== ASSIGNMENT ==
Starting at the first entry below, repeat all the data word for word and drop the pictures.

== EXERCISE MATERIALS ==
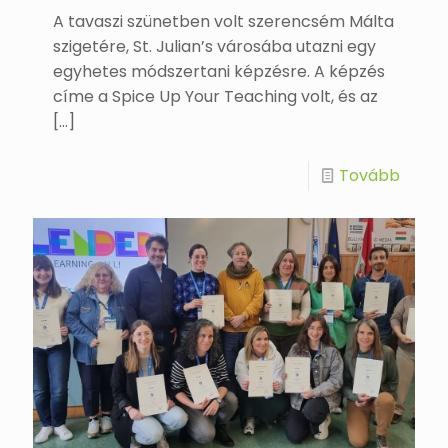
A tavaszi szünetben volt szerencsém Málta
szigetére, St. Julian’s városába utazni egy
egyhetes módszertani képzésre. A képzés
címe a Spice Up Your Teaching volt, és az
[…]
Tovább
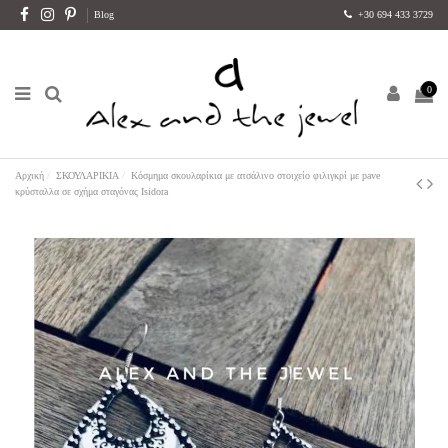
Blog
+30 694 433 3729
0
Αρχική
ΣΚΟΥΛΑΡΙΚΙΑ
Κόσμημα σκουλαρίκια με ατσάλινο στοιχείο φιλιγκρί με pave
κρύσταλλα σε σχήμα σταγόνας Isidora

== RESPONSE FOR THIS EXERCISE ==
A tavaszi szünetben volt szerencsém Málta
szigetére, St. Julian’s városába utazni egy
egyhetes módszertani képzésre. A képzés
címe a Spice Up Your Teaching volt, és az
[…]
Tovább
Blog
+30 694 433 3729
0
Αρχική
ΣΚΟΥΛΑΡΙΚΙΑ
Κόσμημα σκουλαρίκια με ατσάλινο στοιχείο φιλιγκρί με pave
κρύσταλλα σε σχήμα σταγόνας Isidora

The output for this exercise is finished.